Art. 830 – Codice di Procedura Civile

(R.D. 28 ottobre 1940, n. 1443 - Aggiornato alla legge 26 novembre 2021, n. 206)

Decisione sull'impugnazione per nullità

Articolo 830 - codice di procedura civile

La corte d’appello decide sull’impugnazione per nullità e, se l’accoglie, dichiara con sentenza la nullità del lodo. Se il vizio incide su una parte del lodo che sia scindibile dalle altre, dichiara la nullità parziale del lodo.
Se il lodo è annullato per i motivi di cui all’articolo 829, commi primo, numeri 5), 6), 7), 8), 9), 11) o 12), terzo, quarto o quinto, la corte d’appello decide la controversia nel merito salvo che le parti non abbiano stabilito diversamente nella convenzione di arbitrato o con accordo successivo.
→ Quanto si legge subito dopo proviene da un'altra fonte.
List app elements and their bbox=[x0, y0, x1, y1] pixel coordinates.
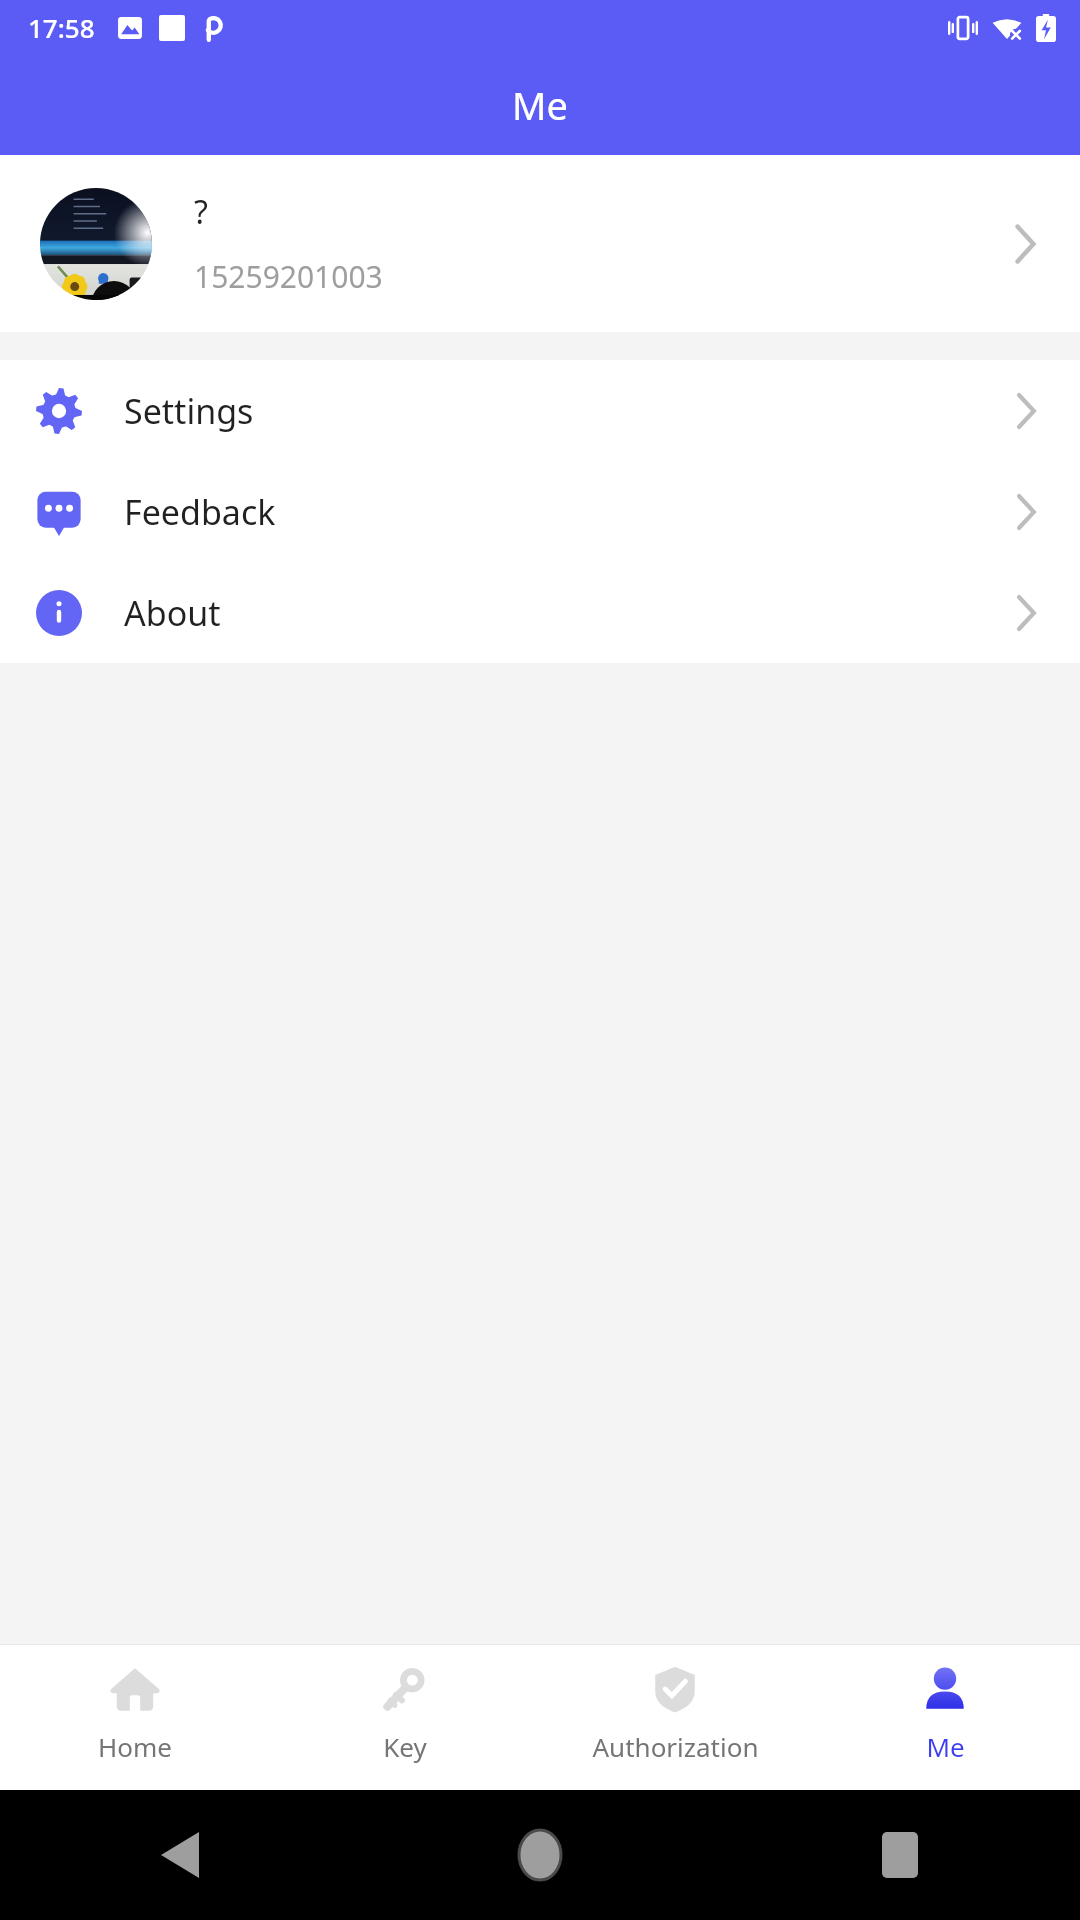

Tuttavia, se una delle parti, alla data della sottoscrizione della convenzione di arbitrato, risiede o ha la propria sede effettiva all’estero, la corte d’appello decide la controversia nel merito solo se le parti hanno così stabilito nella convenzione di arbitrato o ne fanno concorde richiesta.
Quando la corte d’appello non decide nel merito, alla controversia si applica la convenzione di arbitrato, salvo che la nullità dipenda dalla sua invalidità o inefficacia.
Su istanza di parte anche successiva alla proposizione dell’impugnazione, la corte d’appello può sospendere con ordinanza l’efficacia del lodo, quando ricorrono gravi motivi.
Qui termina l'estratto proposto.